Hebräische Quellen waren für die Zeit zwischen 1273 und 1347 nicht zu bearbeiten. Erst aus dem 15. Jahrhundert sind einige Responsen überliefert, die für die Geschichte der Nördlinger und Ulmer Judengemeinden von Interesse sind. Neben den rabbinischen Rechtsgutachten ist insbesondere im Hinblick auf das Quellencorpus zu Ulm auf hebräische Rückvermerke zu verweisen, die sich auf mehreren zwischen 1353 und 1492 ausgestellten Urkunden befinden und die mitunter wertvolle Informationen liefern, die aus den Urkundentexten alleine nicht hervorgehen.9)

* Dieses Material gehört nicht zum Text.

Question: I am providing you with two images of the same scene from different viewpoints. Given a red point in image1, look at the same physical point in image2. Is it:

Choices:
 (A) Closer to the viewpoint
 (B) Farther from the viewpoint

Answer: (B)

  1. Unter dem Begriff „serielle Quellen“ werden Quellen subsumiert, die fortlaufend geführt wurden und die Serien ausbildeten. Beispiele sind jährlich angelegt Steuer- oder Lagerbücher. Vgl. zu seriellen Quellen in südwestdeutschen Archiven den Sammelband Serielle Quellen (2005). Diese Publikation ist auch online einsehbar [Stand: 21. Juni 2011]. »

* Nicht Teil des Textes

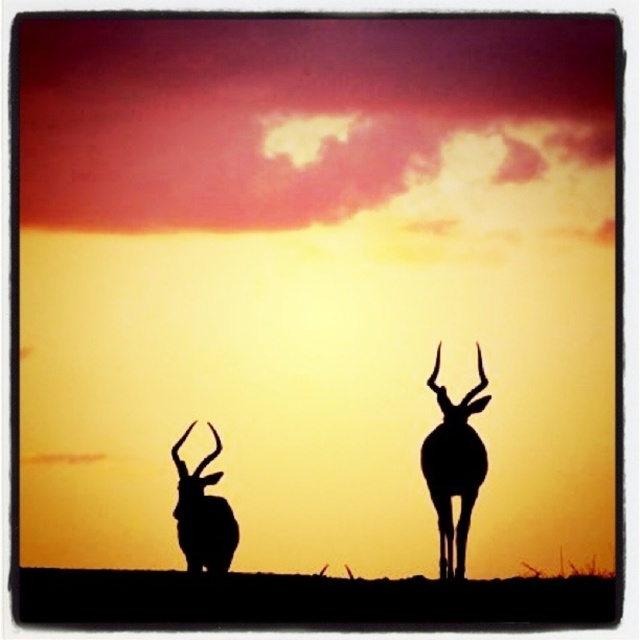 You are an archer aiming to hit both targets located at point (470, 403) and point (202, 513). Which target should you aim for first if you want to shoot the one closer to you?

Point (470, 403) is in front of point (202, 513), so you should aim for point (470, 403) first as it is closer to you.

Looking at this image, you are an astronomer analyzing the sunset scene. You need to determine the position of the silhouette antelope at center relative to the horizon line. Is it above or below the horizon?

The silhouette antelope at center is located at point 0.711 on the y axis, which is below the horizon line since the horizon is typically at the bottom of the sky near the lower edge of the image. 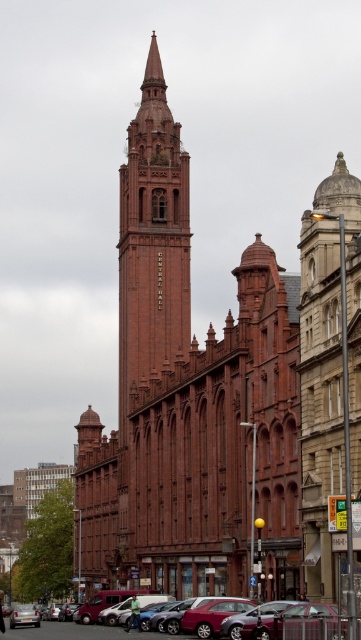 You are standing in front of the grand historic building and notice a metallic silver car parked nearby. Based on the scene description, can you determine the relative positioning of the red brick church at center and the metallic silver car at lower center?

The red brick church at center is positioned on the right side of the metallic silver car at lower center.

You are standing in front of the grand historic building and want to locate the point at coordinates point (189,401). Based on the scene description, where exactly on the building would this point be located?

The point (189,401) is on the red brick church at center. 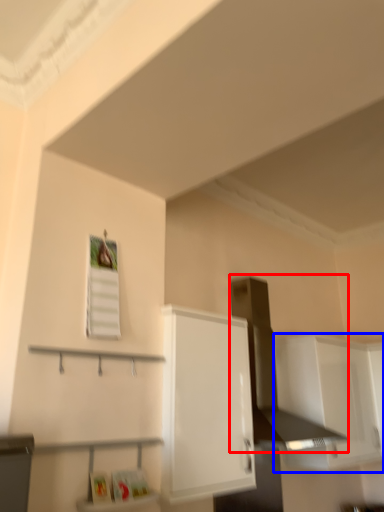 Question: Which object is further to the camera taking this photo, vent (highlighted by a red box) or cabinetry (highlighted by a blue box)?

Choices:
 (A) vent
 (B) cabinetry

Answer: (B) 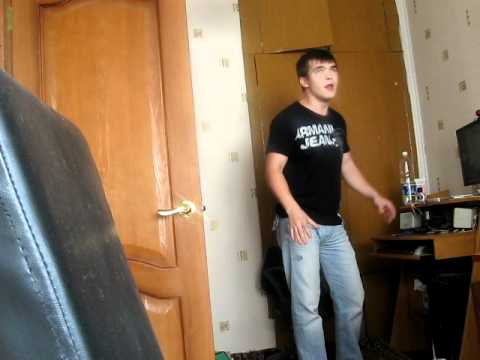 Identify the location of bottle. The image size is (480, 360). (398, 162). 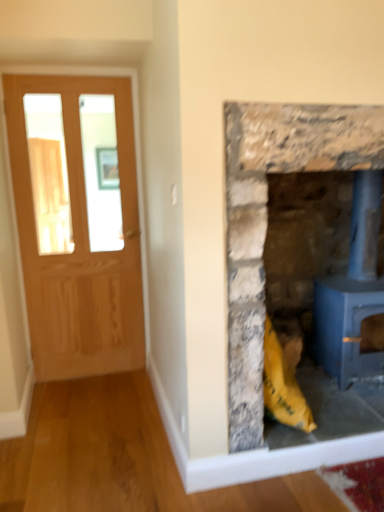 Question: Does matte wooden door at left appear on the right side of rustic stone fireplace at right?

Choices:
 (A) no
 (B) yes

Answer: (A)

Question: Is rustic stone fireplace at right surrounded by matte wooden door at left?

Choices:
 (A) yes
 (B) no

Answer: (B)

Question: From a real-world perspective, is matte wooden door at left located beneath rustic stone fireplace at right?

Choices:
 (A) yes
 (B) no

Answer: (B)

Question: Considering the relative sizes of matte wooden door at left and rustic stone fireplace at right in the image provided, is matte wooden door at left thinner than rustic stone fireplace at right?

Choices:
 (A) yes
 (B) no

Answer: (A)

Question: Is matte wooden door at left oriented towards rustic stone fireplace at right?

Choices:
 (A) yes
 (B) no

Answer: (B)

Question: Is matte wooden door at left turned away from rustic stone fireplace at right?

Choices:
 (A) yes
 (B) no

Answer: (B)

Question: Considering the relative positions of matte wooden door at left and blue painted metal wood burning stove at right in the image provided, is matte wooden door at left to the right of blue painted metal wood burning stove at right from the viewer's perspective?

Choices:
 (A) no
 (B) yes

Answer: (A)

Question: Is blue painted metal wood burning stove at right a part of matte wooden door at left?

Choices:
 (A) no
 (B) yes

Answer: (A)

Question: Could you tell me if matte wooden door at left is turned towards blue painted metal wood burning stove at right?

Choices:
 (A) no
 (B) yes

Answer: (A)

Question: Can you confirm if matte wooden door at left is shorter than blue painted metal wood burning stove at right?

Choices:
 (A) no
 (B) yes

Answer: (A)

Question: From a real-world perspective, is matte wooden door at left located higher than blue painted metal wood burning stove at right?

Choices:
 (A) yes
 (B) no

Answer: (A)

Question: Would you say matte wooden door at left is a long distance from blue painted metal wood burning stove at right?

Choices:
 (A) no
 (B) yes

Answer: (B)

Question: From the image's perspective, is rustic stone fireplace at right over matte wooden door at left?

Choices:
 (A) no
 (B) yes

Answer: (A) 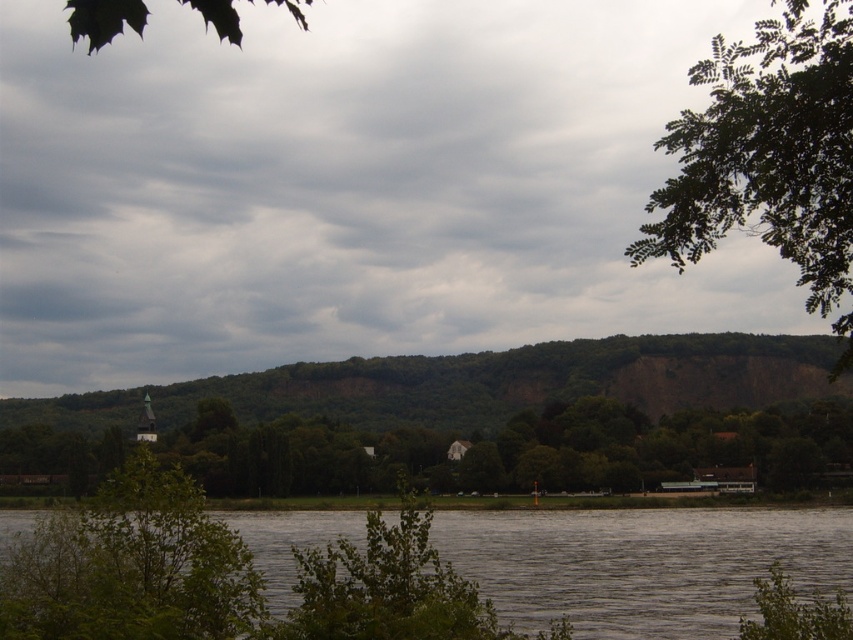 You are an artist trying to paint this landscape. You want to ensure that the gray water at lower center and the green matte leaf at upper left are proportionally accurate. Which object should you paint first to maintain the correct size relationship between them?

You should paint the green matte leaf at upper left first because it occupies more space in the image than the gray water at lower center, ensuring you allocate enough area for it before detailing the smaller gray water at lower center.

You are standing at the point labeled as point (572, 362) in the image. A friend is located 200 meters directly behind you. Can your friend see the church steeple through the dense trees and shrubs in the midground?

The point (572, 362) is 215.15 meters away from the viewer. Since your friend is 200 meters behind you, they would be 415.15 meters away from the point. However, the question of whether they can see the church steeple depends on the line of sight and the density of the trees between them and the steeple. The provided information does not specify the arrangement or height of the trees, so we cannot confirm visibility. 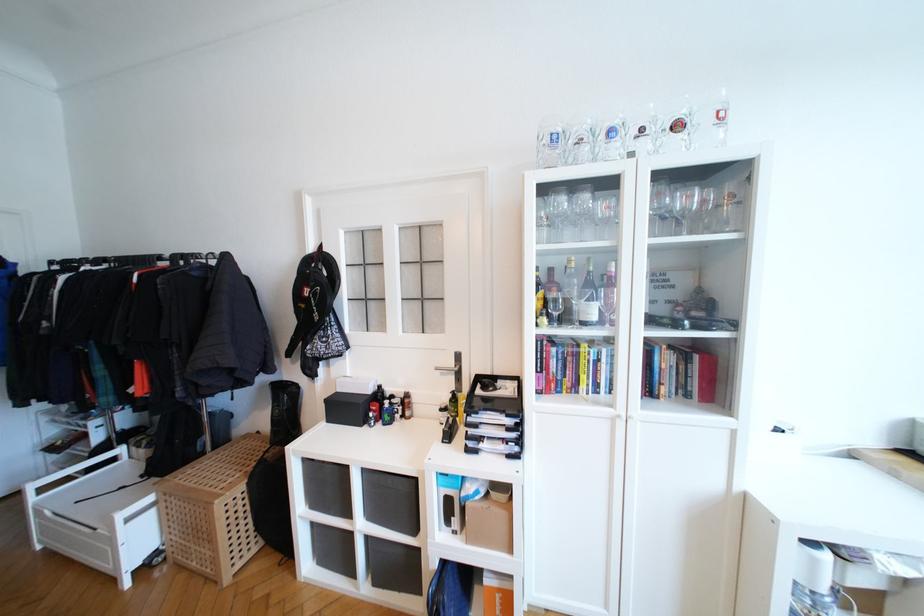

  2. Vgl. zur Überlieferungslage der Ulmer Bürger- und Steuerbücher sowie der darin enthaltenen Judenbetreffe Scholl, Geschichte (2011), S. 17 f. »

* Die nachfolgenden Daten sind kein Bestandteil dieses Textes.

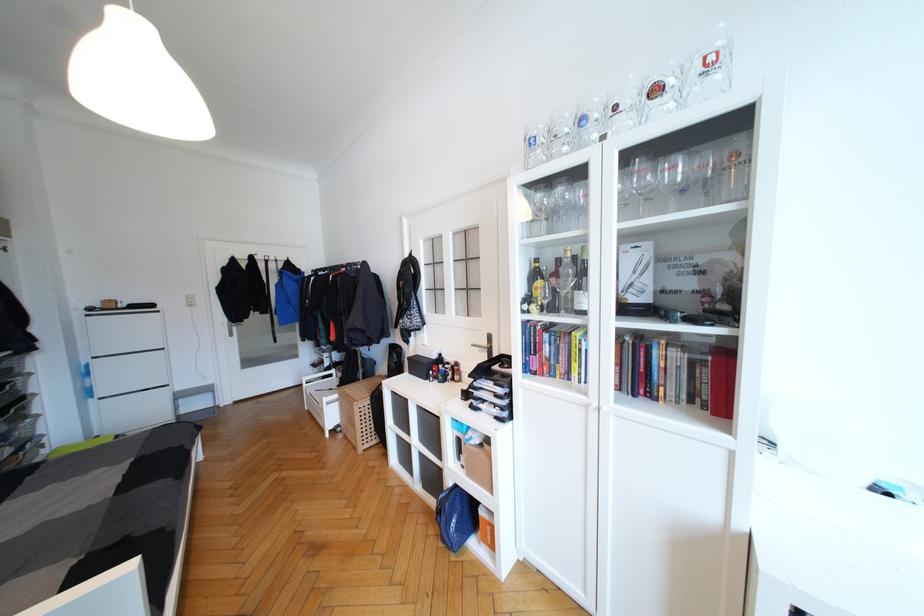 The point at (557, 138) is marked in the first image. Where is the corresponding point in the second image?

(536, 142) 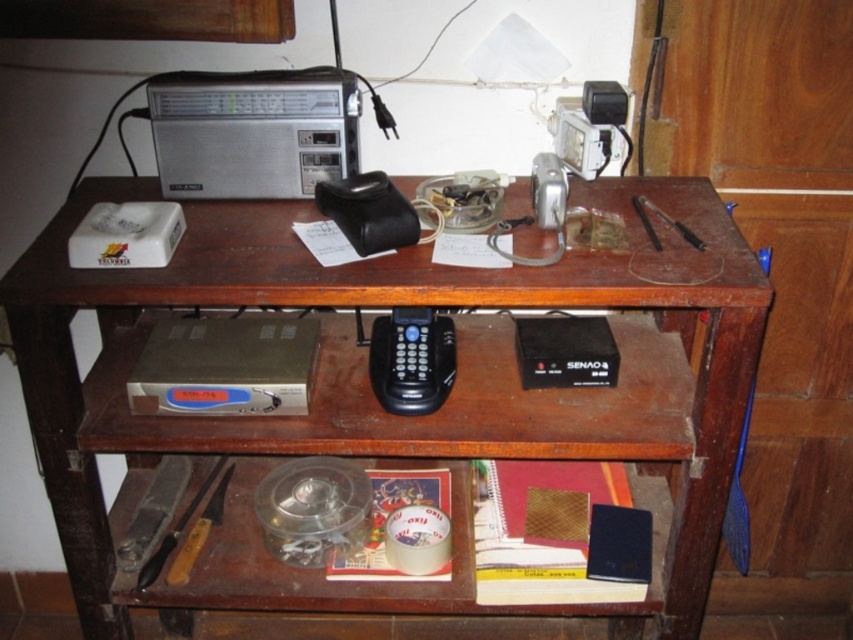 Question: Is silver metallic radio at upper left below metallic gray tool at lower left?

Choices:
 (A) yes
 (B) no

Answer: (B)

Question: Which object is positioned farthest from the black plastic phone at center?

Choices:
 (A) wooden-handled knife at lower left
 (B) brown wooden table at center
 (C) silver metallic radio at upper left
 (D) metallic gray tool at lower left

Answer: (D)

Question: Is the position of black plastic phone at center less distant than that of wooden-handled knife at lower left?

Choices:
 (A) no
 (B) yes

Answer: (B)

Question: Can you confirm if brown wooden table at center is positioned below metallic gray tool at lower left?

Choices:
 (A) no
 (B) yes

Answer: (A)

Question: Based on their relative distances, which object is farther from the metallic gray tool at lower left?

Choices:
 (A) black plastic phone at center
 (B) brown wooden table at center
 (C) wooden-handled knife at lower left
 (D) metallic pen at upper center

Answer: (D)

Question: Which object is closer to the camera taking this photo?

Choices:
 (A) metallic pen at upper center
 (B) metallic gray tool at lower left
 (C) brown wooden table at center
 (D) black plastic phone at center

Answer: (C) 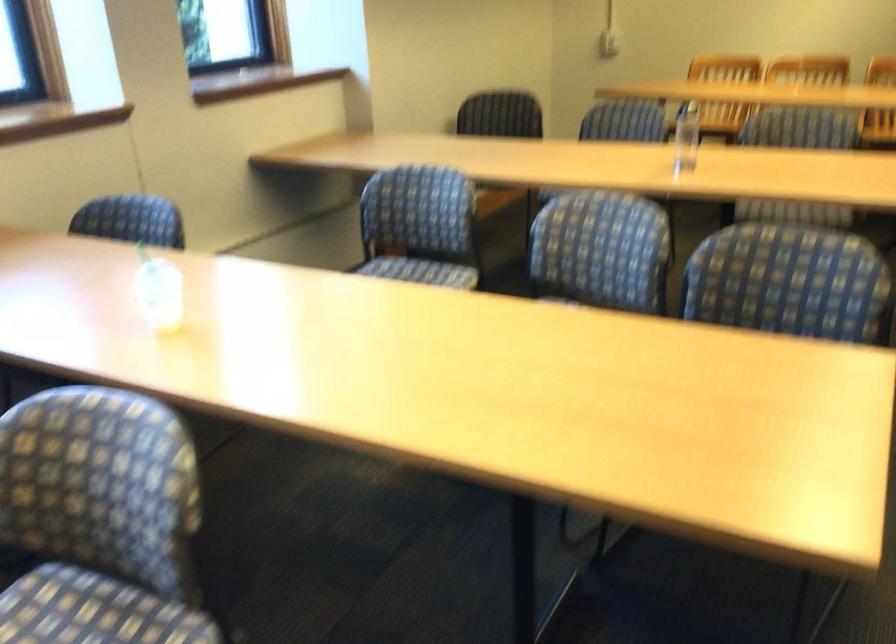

  3. Vgl. Dohm, Juden (2006), S. 7, zur Überlieferungslage im Nördlinger Stadtarchiv insgesamt ebd., S. 3-8. »
  4. Im Falle Ulms wurden zahlreiche Archivalien zunächst an Bayern abgegeben, da Ulm im Jahr 1802 unter bayerische Herrschaft kam, bevor die Stadt 1810 Teil des Königreichs Württemberg wurde. 1842 fing die bayerische Archivverwaltung an, Archivalien zur Ulmer Stadtgeschichte an Württemberg weiterzugeben; vgl. Scholl, Geschichte (2011), S. 13, mit weiteren Literaturangaben, u. S. 19. »
  5. Vgl. zur Verpfändung der Nördlinger Judensteuer an die Grafen von Oettingen Dohm, Juden (2006), S. 161 und 170-175, und zur Verpfändung der Ulmer Judensteuer Scholl, Geschichte (2011), S. 80 f. und 278-283. »
  6. Vgl. ausführlich bzgl. der Quellenlage zur mittelalterlichen Judengemeinde Ulms ebd., S. 12-25. »
  7. Vgl. zur Ausbreitung des Schrifttums, das sich im nordalpinen Reich nach 1350 geradezu explosionsartig vermehrt hat, Haverkamp, Perspektiven (2004), S. 118-129. »
  8. Bei der Quellenrecherche zum Esslinger Judenfriedhof konnte im Übrigen ein Nachweis für den nach 1350 bislang nicht nachgewiesenen und in GJ 3,2, Art. Eßlingen am Neckar, nicht genannten und daher in Geschichte der Juden (2002) nicht kartierten Judenfriedhof gefunden werden; vgl. UB Esslingen 1, Nr. 1051e, S. 530: Erwähnung eines Gartens, der beim Judenkirchhof gelegen ist (1372 I 14). »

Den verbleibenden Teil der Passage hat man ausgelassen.